Problem to solve: Report each line of the entries below that has the word "calitate" in it.

Material for this task:
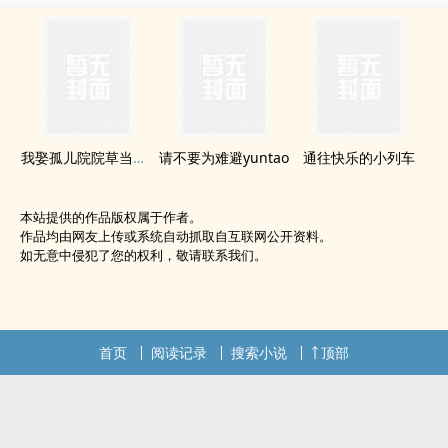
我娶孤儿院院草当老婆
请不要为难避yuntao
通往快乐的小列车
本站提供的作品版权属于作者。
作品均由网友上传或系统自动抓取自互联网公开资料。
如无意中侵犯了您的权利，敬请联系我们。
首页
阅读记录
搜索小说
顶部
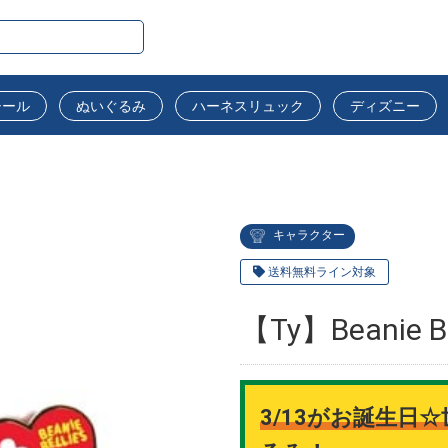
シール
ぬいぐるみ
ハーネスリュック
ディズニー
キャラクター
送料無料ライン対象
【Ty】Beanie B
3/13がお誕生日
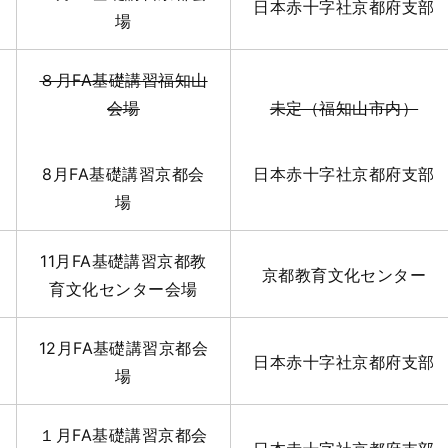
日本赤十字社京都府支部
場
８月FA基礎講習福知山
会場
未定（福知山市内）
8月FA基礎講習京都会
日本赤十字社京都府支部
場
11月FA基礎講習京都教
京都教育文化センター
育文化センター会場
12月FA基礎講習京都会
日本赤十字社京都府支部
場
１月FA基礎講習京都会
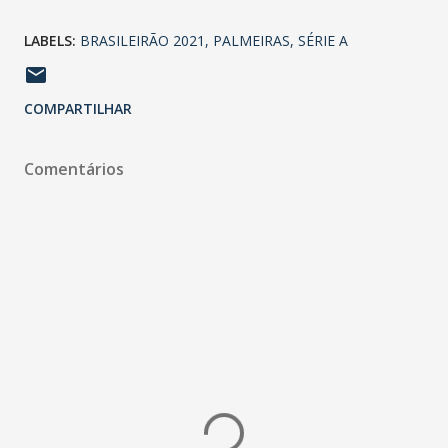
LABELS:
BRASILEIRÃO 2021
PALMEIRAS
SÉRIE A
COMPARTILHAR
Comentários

--

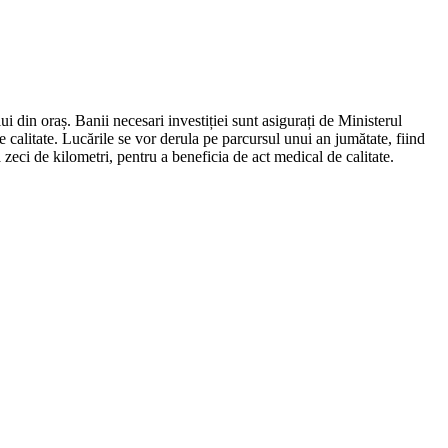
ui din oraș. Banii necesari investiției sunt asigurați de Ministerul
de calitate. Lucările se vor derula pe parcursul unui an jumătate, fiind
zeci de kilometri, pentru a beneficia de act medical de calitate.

Task result:
de calitate. Lucările se vor derula pe parcursul unui an jumătate, fiind
zeci de kilometri, pentru a beneficia de act medical de calitate.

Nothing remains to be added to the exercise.